_Task directions_.
Once the images are set aside, print the remaining lines below exactly.

=== Begin Enclosure ===

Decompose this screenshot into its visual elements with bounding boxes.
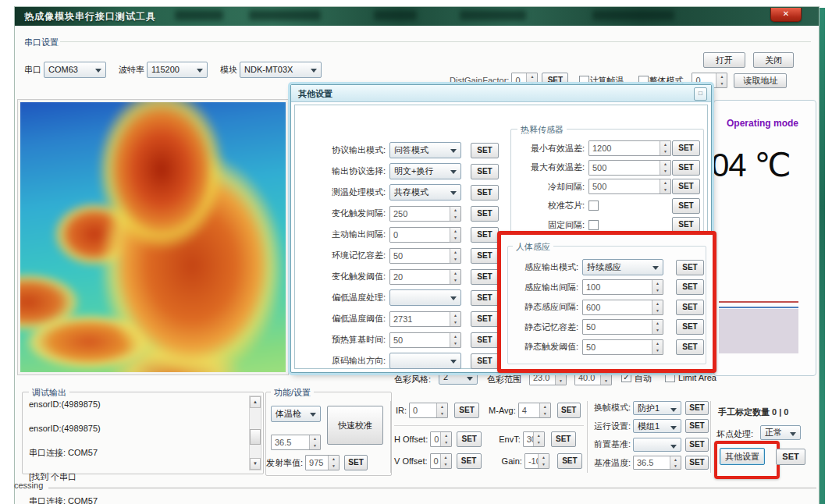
scroll-thumb[interactable]	[250, 429, 261, 445]
change-trigger-interval-spinner[interactable]: 250	[389, 206, 461, 222]
ir-set-button[interactable]: SET	[454, 403, 479, 418]
set-button[interactable]: SET	[471, 185, 499, 201]
window-close-button[interactable]: ✕	[770, 8, 802, 22]
other-settings-button[interactable]: 其他设置	[720, 448, 765, 465]
env-memory-tolerance-spinner[interactable]: 50	[389, 248, 461, 264]
set-button[interactable]: SET	[672, 198, 700, 214]
max-valid-delta-spinner[interactable]: 500	[588, 160, 671, 176]
static-trigger-threshold-spinner[interactable]: 50	[582, 339, 663, 355]
set-button[interactable]: SET	[471, 206, 499, 222]
frame-mode-select[interactable]: 防护1	[633, 401, 681, 415]
set-button[interactable]: SET	[676, 260, 704, 275]
set-button[interactable]: SET	[672, 160, 700, 176]
spinner-buttons[interactable]	[539, 403, 550, 417]
measure-mode-select[interactable]: 体温枪	[271, 406, 321, 422]
sensing-output-mode-select[interactable]: 持续感应	[582, 259, 663, 275]
set-button[interactable]: SET	[471, 353, 499, 369]
set-button[interactable]: SET	[685, 401, 709, 415]
min-valid-delta-spinner[interactable]: 1200	[588, 140, 671, 156]
hoffset-set-button[interactable]: SET	[457, 431, 482, 447]
gain-spinner[interactable]: -10	[524, 453, 549, 469]
quick-calibrate-button[interactable]: 快速校准	[327, 406, 383, 445]
set-button[interactable]: SET	[685, 438, 709, 452]
spinner-buttons[interactable]	[440, 454, 451, 468]
scroll-down-icon[interactable]: ▼	[250, 458, 261, 470]
voffset-spinner[interactable]: 0	[430, 453, 452, 469]
output-protocol-select[interactable]: 明文+换行	[389, 163, 461, 179]
protocol-output-mode-select[interactable]: 问答模式	[389, 142, 461, 158]
set-button[interactable]: SET	[471, 269, 499, 285]
set-button[interactable]: SET	[672, 140, 700, 156]
spinner-buttons[interactable]	[538, 454, 549, 468]
set-button[interactable]: SET	[685, 419, 709, 433]
gain-set-button[interactable]: SET	[557, 453, 582, 469]
mavg-set-button[interactable]: SET	[557, 403, 581, 418]
change-trigger-threshold-spinner[interactable]: 20	[389, 269, 461, 285]
log-scrollbar[interactable]: ▲ ▼	[249, 396, 261, 470]
set-button[interactable]: SET	[471, 164, 499, 179]
emissivity-set-button[interactable]: SET	[344, 455, 368, 470]
auto-checkbox[interactable]: ✓	[621, 372, 631, 382]
static-memory-tolerance-spinner[interactable]: 50	[582, 319, 663, 335]
window-titlebar[interactable]: 热成像模块串行接口测试工具 ✕	[15, 7, 819, 26]
spinner-buttons[interactable]	[660, 141, 670, 155]
module-select[interactable]: NDK-MT03X	[240, 62, 322, 78]
envt-spinner[interactable]: 30	[523, 431, 545, 447]
voffset-set-button[interactable]: SET	[457, 453, 482, 469]
set-button[interactable]: SET	[685, 456, 709, 470]
spinner-buttons[interactable]	[660, 161, 670, 175]
run-setting-select[interactable]: 模组1	[633, 419, 681, 433]
low-temp-process-select[interactable]	[389, 289, 461, 306]
spinner-buttons[interactable]	[652, 280, 663, 294]
close-port-button[interactable]: 关闭	[753, 52, 794, 68]
hoffset-spinner[interactable]: 0	[430, 431, 452, 447]
spinner-buttons[interactable]	[670, 456, 681, 469]
low-temp-threshold-spinner[interactable]: 2731	[389, 311, 461, 327]
limit-area-checkbox[interactable]	[665, 372, 675, 382]
spinner-buttons[interactable]	[660, 179, 670, 193]
spinner-buttons[interactable]	[440, 432, 451, 446]
set-button[interactable]: SET	[676, 339, 704, 355]
mavg-spinner[interactable]: 4	[518, 403, 551, 418]
read-address-button[interactable]: 读取地址	[734, 73, 787, 88]
manual-set-button[interactable]: SET	[776, 449, 805, 465]
set-button[interactable]: SET	[471, 311, 499, 327]
open-port-button[interactable]: 打开	[703, 52, 745, 68]
sensing-output-interval-spinner[interactable]: 100	[582, 279, 663, 295]
spinner-buttons[interactable]	[450, 270, 460, 284]
spinner-buttons[interactable]	[450, 312, 460, 326]
front-base-select[interactable]	[633, 438, 681, 452]
baud-select[interactable]: 115200	[147, 62, 208, 78]
spinner-buttons[interactable]	[716, 73, 727, 87]
set-button[interactable]: SET	[471, 143, 499, 158]
raw-output-direction-select[interactable]	[389, 353, 461, 369]
temp-process-mode-select[interactable]: 共存模式	[389, 184, 461, 201]
spinner-buttons[interactable]	[450, 333, 460, 347]
set-button[interactable]: SET	[676, 300, 704, 315]
spinner-buttons[interactable]	[450, 249, 460, 263]
spinner-buttons[interactable]	[309, 435, 320, 449]
fixed-interval-checkbox[interactable]	[588, 220, 599, 230]
set-button[interactable]: SET	[471, 332, 499, 348]
set-button[interactable]: SET	[471, 248, 499, 264]
set-button[interactable]: SET	[471, 227, 499, 243]
badpixel-select[interactable]: 正常	[760, 425, 801, 440]
active-output-interval-spinner[interactable]: 0	[389, 227, 461, 243]
spinner-buttons[interactable]	[450, 207, 460, 221]
emissivity-spinner[interactable]: 975	[305, 455, 340, 470]
ref-temp-spinner[interactable]: 36.5	[271, 435, 321, 450]
envt-set-button[interactable]: SET	[551, 431, 576, 447]
port-select[interactable]: COM63	[44, 62, 106, 78]
spinner-buttons[interactable]	[533, 432, 544, 446]
spinner-buttons[interactable]	[450, 228, 460, 242]
set-button[interactable]: SET	[672, 179, 700, 194]
dialog-close-button[interactable]: □	[694, 87, 707, 101]
calibrate-chip-checkbox[interactable]	[588, 201, 599, 211]
set-button[interactable]: SET	[471, 290, 499, 306]
warmup-base-time-spinner[interactable]: 50	[389, 332, 461, 348]
scroll-up-icon[interactable]: ▲	[250, 396, 261, 408]
dialog-titlebar[interactable]: 其他设置 □	[291, 85, 711, 102]
cooldown-interval-spinner[interactable]: 500	[588, 179, 671, 194]
base-temp-spinner[interactable]: 36.5	[633, 456, 681, 470]
set-button[interactable]: SET	[676, 319, 704, 335]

=== End Enclosure ===

_Result for this task_.
Decompose this screenshot into its visual elements with bounding boxes.
scroll-thumb[interactable]	[250, 429, 261, 445]
change-trigger-interval-spinner[interactable]: 250	[389, 206, 461, 222]
ir-set-button[interactable]: SET	[454, 403, 479, 418]
set-button[interactable]: SET	[471, 185, 499, 201]
window-close-button[interactable]: ✕	[770, 8, 802, 22]
other-settings-button[interactable]: 其他设置	[720, 448, 765, 465]
env-memory-tolerance-spinner[interactable]: 50	[389, 248, 461, 264]
set-button[interactable]: SET	[672, 198, 700, 214]
max-valid-delta-spinner[interactable]: 500	[588, 160, 671, 176]
static-trigger-threshold-spinner[interactable]: 50	[582, 339, 663, 355]
set-button[interactable]: SET	[471, 206, 499, 222]
frame-mode-select[interactable]: 防护1	[633, 401, 681, 415]
set-button[interactable]: SET	[676, 260, 704, 275]
set-button[interactable]: SET	[672, 160, 700, 176]
spinner-buttons[interactable]	[539, 403, 550, 417]
measure-mode-select[interactable]: 体温枪	[271, 406, 321, 422]
sensing-output-mode-select[interactable]: 持续感应	[582, 259, 663, 275]
set-button[interactable]: SET	[471, 353, 499, 369]
set-button[interactable]: SET	[685, 401, 709, 415]
min-valid-delta-spinner[interactable]: 1200	[588, 140, 671, 156]
hoffset-set-button[interactable]: SET	[457, 431, 482, 447]
gain-spinner[interactable]: -10	[524, 453, 549, 469]
quick-calibrate-button[interactable]: 快速校准	[327, 406, 383, 445]
set-button[interactable]: SET	[685, 438, 709, 452]
spinner-buttons[interactable]	[440, 454, 451, 468]
scroll-down-icon[interactable]: ▼	[250, 458, 261, 470]
voffset-spinner[interactable]: 0	[430, 453, 452, 469]
output-protocol-select[interactable]: 明文+换行	[389, 163, 461, 179]
protocol-output-mode-select[interactable]: 问答模式	[389, 142, 461, 158]
set-button[interactable]: SET	[471, 269, 499, 285]
set-button[interactable]: SET	[672, 140, 700, 156]
spinner-buttons[interactable]	[538, 454, 549, 468]
set-button[interactable]: SET	[685, 419, 709, 433]
gain-set-button[interactable]: SET	[557, 453, 582, 469]
mavg-set-button[interactable]: SET	[557, 403, 581, 418]
change-trigger-threshold-spinner[interactable]: 20	[389, 269, 461, 285]
log-scrollbar[interactable]: ▲ ▼	[249, 396, 261, 470]
set-button[interactable]: SET	[471, 164, 499, 179]
emissivity-set-button[interactable]: SET	[344, 455, 368, 470]
auto-checkbox[interactable]: ✓	[621, 372, 631, 382]
static-memory-tolerance-spinner[interactable]: 50	[582, 319, 663, 335]
window-titlebar[interactable]: 热成像模块串行接口测试工具 ✕	[15, 7, 819, 26]
spinner-buttons[interactable]	[660, 141, 670, 155]
module-select[interactable]: NDK-MT03X	[240, 62, 322, 78]
envt-spinner[interactable]: 30	[523, 431, 545, 447]
voffset-set-button[interactable]: SET	[457, 453, 482, 469]
set-button[interactable]: SET	[685, 456, 709, 470]
spinner-buttons[interactable]	[660, 161, 670, 175]
run-setting-select[interactable]: 模组1	[633, 419, 681, 433]
low-temp-process-select[interactable]	[389, 289, 461, 306]
spinner-buttons[interactable]	[652, 280, 663, 294]
close-port-button[interactable]: 关闭	[753, 52, 794, 68]
hoffset-spinner[interactable]: 0	[430, 431, 452, 447]
spinner-buttons[interactable]	[670, 456, 681, 469]
low-temp-threshold-spinner[interactable]: 2731	[389, 311, 461, 327]
limit-area-checkbox[interactable]	[665, 372, 675, 382]
spinner-buttons[interactable]	[660, 179, 670, 193]
spinner-buttons[interactable]	[440, 432, 451, 446]
set-button[interactable]: SET	[676, 339, 704, 355]
mavg-spinner[interactable]: 4	[518, 403, 551, 418]
read-address-button[interactable]: 读取地址	[734, 73, 787, 88]
manual-set-button[interactable]: SET	[776, 449, 805, 465]
set-button[interactable]: SET	[471, 311, 499, 327]
open-port-button[interactable]: 打开	[703, 52, 745, 68]
sensing-output-interval-spinner[interactable]: 100	[582, 279, 663, 295]
spinner-buttons[interactable]	[450, 270, 460, 284]
spinner-buttons[interactable]	[450, 312, 460, 326]
front-base-select[interactable]	[633, 438, 681, 452]
baud-select[interactable]: 115200	[147, 62, 208, 78]
spinner-buttons[interactable]	[716, 73, 727, 87]
set-button[interactable]: SET	[471, 143, 499, 158]
raw-output-direction-select[interactable]	[389, 353, 461, 369]
temp-process-mode-select[interactable]: 共存模式	[389, 184, 461, 201]
spinner-buttons[interactable]	[450, 333, 460, 347]
set-button[interactable]: SET	[676, 300, 704, 315]
spinner-buttons[interactable]	[450, 249, 460, 263]
spinner-buttons[interactable]	[309, 435, 320, 449]
fixed-interval-checkbox[interactable]	[588, 220, 599, 230]
set-button[interactable]: SET	[471, 332, 499, 348]
set-button[interactable]: SET	[471, 248, 499, 264]
set-button[interactable]: SET	[471, 227, 499, 243]
badpixel-select[interactable]: 正常	[760, 425, 801, 440]
active-output-interval-spinner[interactable]: 0	[389, 227, 461, 243]
spinner-buttons[interactable]	[450, 207, 460, 221]
emissivity-spinner[interactable]: 975	[305, 455, 340, 470]
ref-temp-spinner[interactable]: 36.5	[271, 435, 321, 450]
envt-set-button[interactable]: SET	[551, 431, 576, 447]
port-select[interactable]: COM63	[44, 62, 106, 78]
spinner-buttons[interactable]	[533, 432, 544, 446]
spinner-buttons[interactable]	[450, 228, 460, 242]
set-button[interactable]: SET	[672, 179, 700, 194]
dialog-close-button[interactable]: □	[694, 87, 707, 101]
calibrate-chip-checkbox[interactable]	[588, 201, 599, 211]
set-button[interactable]: SET	[471, 290, 499, 306]
warmup-base-time-spinner[interactable]: 50	[389, 332, 461, 348]
scroll-up-icon[interactable]: ▲	[250, 396, 261, 408]
dialog-titlebar[interactable]: 其他设置 □	[291, 85, 711, 102]
cooldown-interval-spinner[interactable]: 500	[588, 179, 671, 194]
base-temp-spinner[interactable]: 36.5	[633, 456, 681, 470]
set-button[interactable]: SET	[676, 319, 704, 335]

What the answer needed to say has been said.